On Thu, Jul 10, 2014 at 03:59:43AM -0700, kan.liang@intel.com wrote:
> From: Kan Liang <kan.liang@intel.com>
> 
> x86, perf: Protect LBR and extra_regs against KVM lying
> 
> With -cpu host, KVM reports LBR and extra_regs support, if the host has support.
> When the guest perf driver tries to access LBR or extra_regs MSR,
> it #GPs all MSR accesses,since KVM doesn't handle LBR and extra_regs support.
> So check the related MSRs access right once at initialization time to avoid the error access at runtime.
> 
> For reproducing the issue, please build the kernel with CONFIG_KVM_INTEL = y (for host kernel).
> And CONFIG_PARAVIRT = n and CONFIG_KVM_GUEST = n (for guest kernel).
> Start the guest with -cpu host.
> Run perf record with --branch-any or --branch-filter in guest to trigger LBR #GP.
> Run perf stat offcore events (E.g. LLC-loads/LLC-load-misses ...) in guest to trigger offcore_rsp #GP

This is still not properly wrapped at 78 chars.

> Signed-off-by: Kan Liang <kan.liang@intel.com>
> 
> V2: Move the check code to initialization time.
> V3: Add flag for each extra register.
>     Check all LBR MSRs at initialization time.
> V4: Remove lbr_msr_access.

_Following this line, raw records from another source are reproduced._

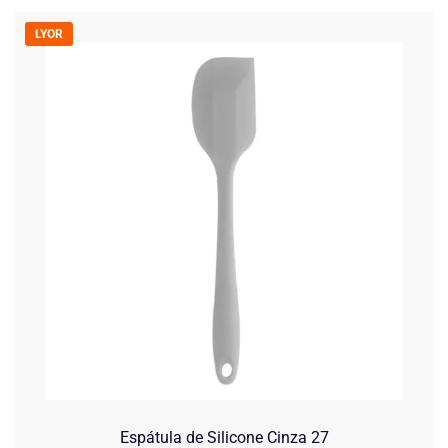
LYOR
Espátula de Silicone Cinza 27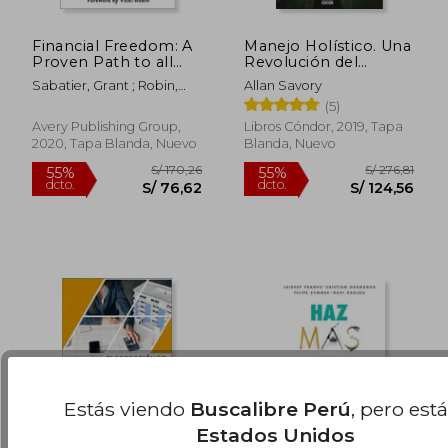
Financial Freedom: A
Manejo Holístico. Una
Proven Path to all
Revolución del
the Money you Will
Sentido Común Para
Sabatier, Grant ; Robin,
Allan Savory
Ever Need (en Inglés)
Regenerar Nuestro
Vicki
(5)
S/ 94,21
S/ 184
43%
55%
Ambiente - Allan
dcto.
dcto.
Savory; Jody
S/ 53,85
S/ 83,
Avery Publishing Group,
Libros Cóndor, 2019, Tapa
Butterfield - Libro
2020, Tapa Blanda, Nuevo
Blanda, Nuevo
Físico
Estás viendo
Buscalibre Perú
, pero est
Estados Unidos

For LBR msr, simply set lbr_nr to 0 if check_msr failed.
>     Disable all extra msrs in creation places if check_msr failed.
> V5: Fix check_msr broken
>     Don't check any more MSRs after the first fail
>     Return error when checking fail to stop creating the event
>     Remove the checking code path which never get

These things should go below the --- so they get thrown away when
applying the patch, its of no relevance once applied.

> ---
>  arch/x86/kernel/cpu/perf_event.c       |  3 +++
>  arch/x86/kernel/cpu/perf_event.h       | 45 ++++++++++++++++++++++++++++++++++
>  arch/x86/kernel/cpu/perf_event_intel.c | 38 +++++++++++++++++++++++++++-
>  3 files changed, 85 insertions(+), 1 deletion(-)
> 
> diff --git a/arch/x86/kernel/cpu/perf_event.c b/arch/x86/kernel/cpu/perf_event.c
> index 2bdfbff..a7c5e4b 100644
> --- a/arch/x86/kernel/cpu/perf_event.c
> +++ b/arch/x86/kernel/cpu/perf_event.c
> @@ -118,6 +118,9 @@ static int x86_pmu_extra_regs(u64 config, struct perf_event *event)
>  			continue;
>  		if (event->attr.config1 & ~er->valid_mask)
>  			return -EINVAL;
> +		/* Check if the extra msrs can be safely accessed*/
> +		if (!x86_pmu.extra_msr_access[er->idx])
> +			return -EFAULT;

This is not a correct usage of -EFAULT. Event creation did not fail
because we took a fault dereferencing a user provided pointer. Possibly
ENXIO is appropriate.

>  		reg->idx = er->idx;
>  		reg->config = event->attr.config1;
> diff --git a/arch/x86/kernel/cpu/perf_event.h b/arch/x86/kernel/cpu/perf_event.h
> index 3b2f9bd..992c678 100644
> --- a/arch/x86/kernel/cpu/perf_event.h
> +++ b/arch/x86/kernel/cpu/perf_event.h
> @@ -464,6 +464,12 @@ struct x86_pmu {
>  	 */
>  	struct extra_reg *extra_regs;
>  	unsigned int er_flags;
> +	/*
> +	 * EXTRA REG MSR can be accessed
> +	 * The extra registers are completely unrelated to each other.
> +	 * So it needs a flag for each extra register.
> +	 */
> +	bool		extra_msr_access[EXTRA_REG_MAX];

So why not in struct extra_reg again? You didn't give a straight answer
there.

> +/*
> + * Under certain circumstances, access certain MSR may cause #GP.
> + * The function tests if the input MSR can be safely accessed.
> + */
> +static inline bool check_msr(unsigned long msr)
> +{

This reads like a generic function;

> +	u64 val_old, val_new, val_tmp;
> +
> +	/*
> +	 * Read the current value, change it and read it back to see if it
> +	 * matches, this is needed to detect certain hardware emulators
> +	 * (qemu/kvm) that don't trap on the MSR access and always return 0s.
> +	 */
> +	if (rdmsrl_safe(msr, &val_old))
> +		goto msr_fail;
> +	/*
> +	 * Only chagne it slightly,
> +	 * since the higher bits of some MSRs cannot be updated by wrmsrl.
> +	 * E.g. MSR_LBR_TOS
> +	 */
> +	val_tmp = val_old ^ 0x3UL;

but this is not generally true; not all MSRs can write the 2 LSB, can
they? One option would be to extend the function with a u64 mask.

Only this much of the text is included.